Check the line going to the fender for leaks - it will take a LOT of pumps to pump this down, as it runs to the vacuum reservoir, and on earlier cars, the cruise control servo. You can use the engine to pump it down, and try to switch the line to the vacuum tester as quickly as possible to make this easier.

If the vacuum source and reservoir are good, remove the console side panel on the driver's (USA) side. Look just by the driver's right ankle, and find a bundle of colored plastic lines. These lines run to/from the vacuum system valve manifold, which is just visible mounted in front of the radio.

The black line is the main supply line, and the point where it plugs into the end of the manifold is visible. Make sure that it is plugged into the manifold. Remove it, and crank the engine. There should be at least 15" of vacuum on the black line. Replace it and shut the engine off.

If you still have problems, you can test the vacuum actuators. Using a sharp knife, cut the orange line that feeds the central vent actuator (this is the most common failure point in the system). Using a MityVac or similar tool (or suck on it if you don't have anything else!), make certain that the line that runs up to the actuator will hold vacuum. If it does, use a rubber tube to reconnect the cut ends of the orange line. If the line to the dash doesn't hold vacuum, plug the line that comes from the manifold - no need to plug the end that runs up in the dash.

Repeat on the yellow (footwell), green (defrost) and blue (recirculate/inlet) lines. The white line feeds the heater valve - you don't want to just plug it, you want to have the heater valve working. If the white line doesn't hold vacuum, remove the air cleaner housing and check the heater valve. If it doesn't hold vacuum, replace it - it's cheap, about $12. The black side goes toward the block.
The blue line to the recirculate/inlet flap is another critical device. If this actuator is bad, you can't shut off the air flow, and you get no recirculate on the air conditioning.

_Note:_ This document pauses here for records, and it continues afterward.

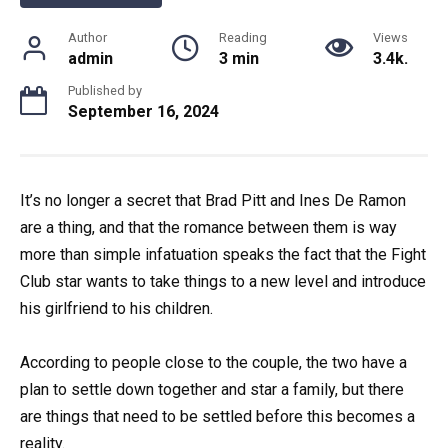
Author
Reading
Views
admin
3 min
3.4k.
Published by
September 16, 2024
It’s no longer a secret that Brad Pitt and Ines De Ramon
are a thing, and that the romance between them is way
more than simple infatuation speaks the fact that the Fight
Club star wants to take things to a new level and introduce
his girlfriend to his children.
According to people close to the couple, the two have a
plan to settle down together and star a family, but there
are things that need to be settled before this becomes a
reality.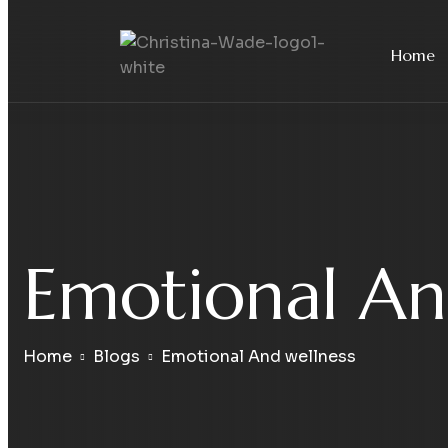
Home
Emotional An
Home
Blogs
Emotional And wellness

Before you pull the blower motor to replace this actuator, check from below (over the passenger's feet) to make sure that the flap isn't just sticking.

Keep an eye out for crushed, collapsed, or broken vacuum lines as you work on various areas of the car.

When you finish, and have no vacuum leaks, the HVAC system should work much more efficiently.

When you get ambitious, you can order new vacuum actuators to replace the leakers, and start the major disassembly needed to replace them.